**Task description**. Copy the data that follows exactly as it is, excluding all pictures.

**Supplied entries**.
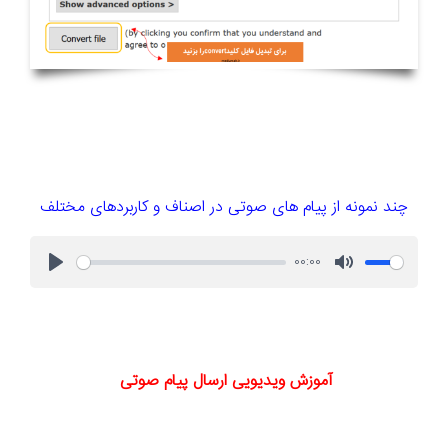
چند نمونه از پیام های صوتی در اصناف و کاربردهای مختلف
00:00
آموزش ویدیویی ارسال پیام صوتی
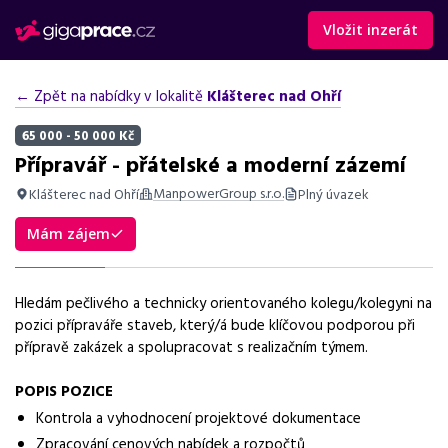
Vložit inzerát
← Zpět na nabídky v lokalitě
Klášterec nad Ohří
65 000 - 50 000 Kč
Přípravář - přátelské a moderní zázemí
ManpowerGroup s.r.o.
Klášterec nad Ohří
Plný úvazek
Shrnutí nabídky
Mám zájem
Nabídka práce přípraváře staveb v Klášterci nad Ohří, vhodná
pro uchazeče s praxí, řidičským průkazem a znalostí rozpočtů.
Hledám pečlivého a technicky orientovaného kolegu/kolegyni na
Základní informace
pozici přípraváře staveb, který/á bude klíčovou podporou při
přípravě zakázek a spolupracovat s realizačním týmem.
Pozice
Přípravář
POPIS POZICE
Kontrola a vyhodnocení projektové dokumentace
Normalizovaná profese
Zpracování cenových nabídek a rozpočtů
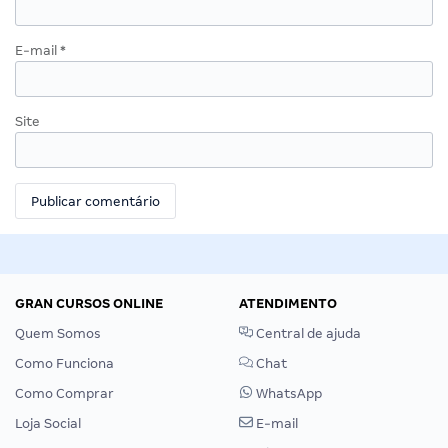
E-mail
*
Site
GRAN CURSOS ONLINE
ATENDIMENTO
Quem Somos
Central de ajuda
Como Funciona
Chat
Como Comprar
WhatsApp
Loja Social
E-mail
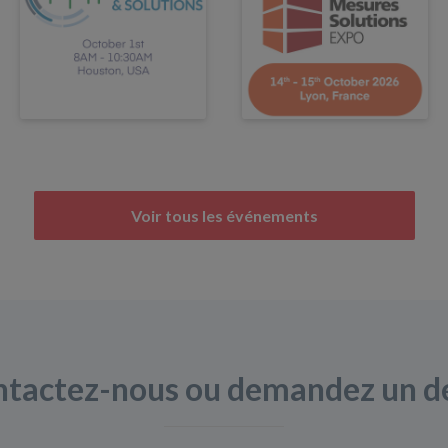
Voir tous les événements
tactez-nous ou demandez un d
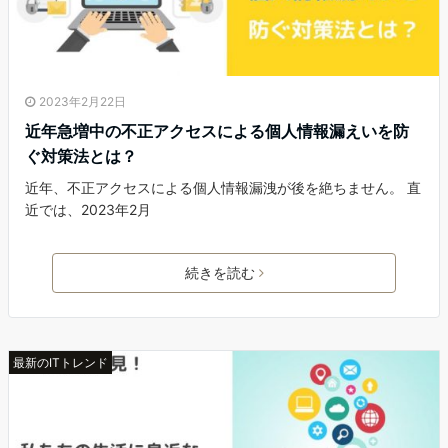
2023年2月22日
近年急増中の不正アクセスによる個人情報漏えいを防
ぐ対策法とは？
近年、不正アクセスによる個人情報漏洩が後を絶ちません。 直
近では、2023年2月
続きを読む
最新のITトレンド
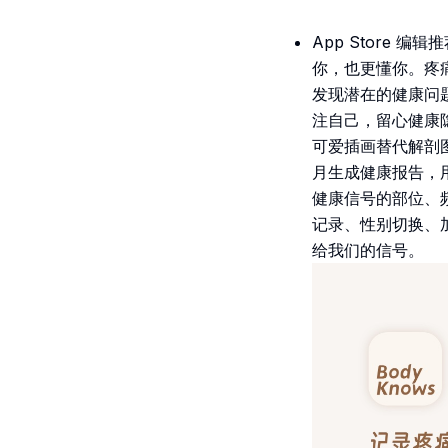
App Store 编辑
你，也更懂你。疼
发现潜在的健康问题
注自己，留心健康隐
可爱插画替代解剖
月生成健康报告，
健康信号的部位、
记录、性别切换、加
给我们的信号。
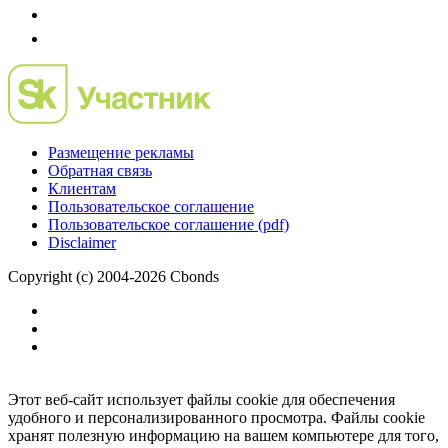
Размещение рекламы
Обратная связь
Клиентам
Пользовательское соглашение
Пользовательское соглашение (pdf)
Disclaimer
Copyright (c) 2004-2026 Cbonds
Этот веб-сайт использует файлы cookie для обеспечения
удобного и персонализированного просмотра. Файлы cookie
хранят полезную информацию на вашем компьютере для того,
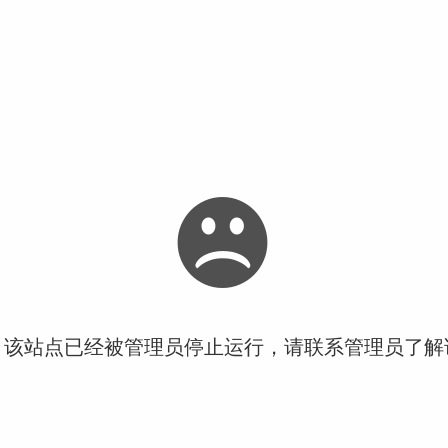
！该站点已经被管理员停止运行，请联系管理员了解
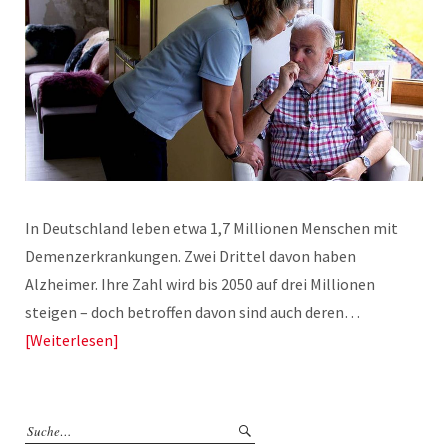
In Deutschland leben etwa 1,7 Millionen Menschen mit
Demenzerkrankungen. Zwei Drittel davon haben
Alzheimer. Ihre Zahl wird bis 2050 auf drei Millionen
steigen – doch betroffen davon sind auch deren…
Weiterlesen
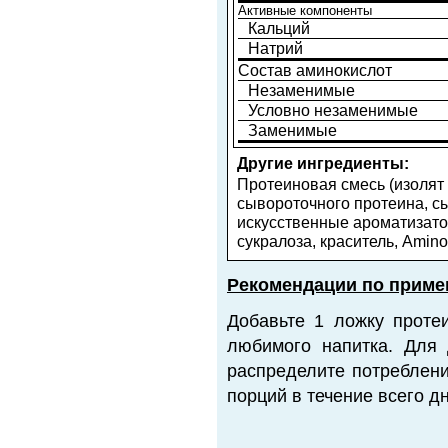
Активные компоненты
Кальций
Натрий
Состав аминокислот
Незаменимые
Условно незаменимые
Заменимые
Другие ингредиенты:
Протеиновая смесь (изолят
сывороточного протеина, с
искусственные ароматизато
сукралоза, краситель, Amino
Рекомендации по приме
Добавьте 1 ложку проте
любимого напитка. Для 
распределите потреблени
порций в течение всего дн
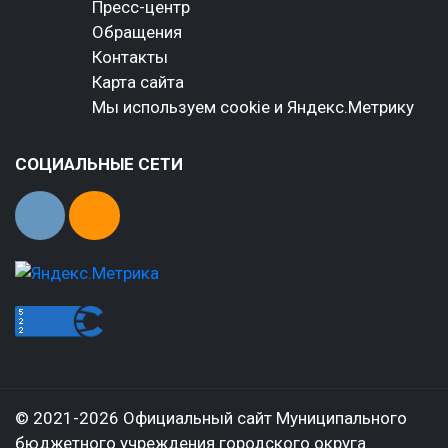
Пресс-центр
Обращения
Контакты
Карта сайта
Мы используем cookie и Яндекс.Метрику
СОЦИАЛЬНЫЕ СЕТИ
© 2021-2026 Официальный сайт Муниципального
бюджетного учреждения городского округа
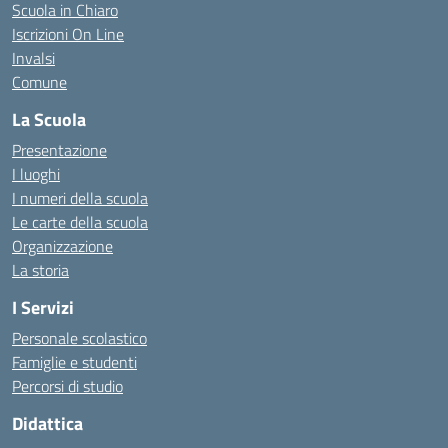
Scuola in Chiaro
Iscrizioni On Line
Invalsi
Comune
La Scuola
Presentazione
I luoghi
I numeri della scuola
Le carte della scuola
Organizzazione
La storia
I Servizi
Personale scolastico
Famiglie e studenti
Percorsi di studio
Didattica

**Written response**.
چند نمونه از پیام های صوتی در اصناف و کاربردهای مختلف
00:00
آموزش ویدیویی ارسال پیام صوتی
Vložit inzerát
← Zpět na nabídky v lokalitě
Klášterec nad Ohří
65 000 - 50 000 Kč
Přípravář - přátelské a moderní zázemí
ManpowerGroup s.r.o.
Klášterec nad Ohří
Plný úvazek
Shrnutí nabídky
Mám zájem
Nabídka práce přípraváře staveb v Klášterci nad Ohří, vhodná
pro uchazeče s praxí, řidičským průkazem a znalostí rozpočtů.
Hledám pečlivého a technicky orientovaného kolegu/kolegyni na
Základní informace
pozici přípraváře staveb, který/á bude klíčovou podporou při
přípravě zakázek a spolupracovat s realizačním týmem.
Pozice
Přípravář
POPIS POZICE
Kontrola a vyhodnocení projektové dokumentace
Normalizovaná profese
Zpracování cenových nabídek a rozpočtů
E-mail
*
Site
GRAN CURSOS ONLINE
ATENDIMENTO
Quem Somos
Central de ajuda
Como Funciona
Chat
Como Comprar
WhatsApp
Loja Social
E-mail
Voir tous les événements
tactez-nous ou demandez un d
2023年2月22日
近年急増中の不正アクセスによる個人情報漏えいを防
ぐ対策法とは？
近年、不正アクセスによる個人情報漏洩が後を絶ちません。 直
近では、2023年2月
続きを読む
最新のITトレンド
App Store 编辑
你，也更懂你。疼
发现潜在的健康问题
注自己，留心健康隐
可爱插画替代解剖
月生成健康报告，
健康信号的部位、
记录、性别切换、加
给我们的信号。
Размещение рекламы
Обратная связь
Клиентам
Пользовательское соглашение
Пользовательское соглашение (pdf)
Disclaimer
Copyright (c) 2004-2026 Cbonds
Этот веб-сайт использует файлы cookie для обеспечения
удобного и персонализированного просмотра. Файлы cookie
хранят полезную информацию на вашем компьютере для того,
！该站点已经被管理员停止运行，请联系管理员了解
In Deutschland leben etwa 1,7 Millionen Menschen mit
Demenzerkrankungen. Zwei Drittel davon haben
Alzheimer. Ihre Zahl wird bis 2050 auf drei Millionen
steigen – doch betroffen davon sind auch deren…
Weiterlesen
Активные компоненты
Кальций
Натрий
Состав аминокислот
Незаменимые
Условно незаменимые
Заменимые
Другие ингредиенты:
Протеиновая смесь (изолят
сывороточного протеина, с
искусственные ароматизато
сукралоза, краситель, Amino
Рекомендации по приме
Добавьте 1 ложку проте
любимого напитка. Для 
распределите потреблени
порций в течение всего дн
Пресс-центр
Обращения
Контакты
Карта сайта
Мы используем cookie и Яндекс.Метрику
СОЦИАЛЬНЫЕ СЕТИ
© 2021-2026 Официальный сайт Муниципального
бюджетного учреждения городского округа
Scuola in Chiaro
Iscrizioni On Line
Invalsi
Comune
La Scuola
Presentazione
I luoghi
I numeri della scuola
Le carte della scuola
Organizzazione
La storia
I Servizi
Personale scolastico
Famiglie e studenti
Percorsi di studio
Didattica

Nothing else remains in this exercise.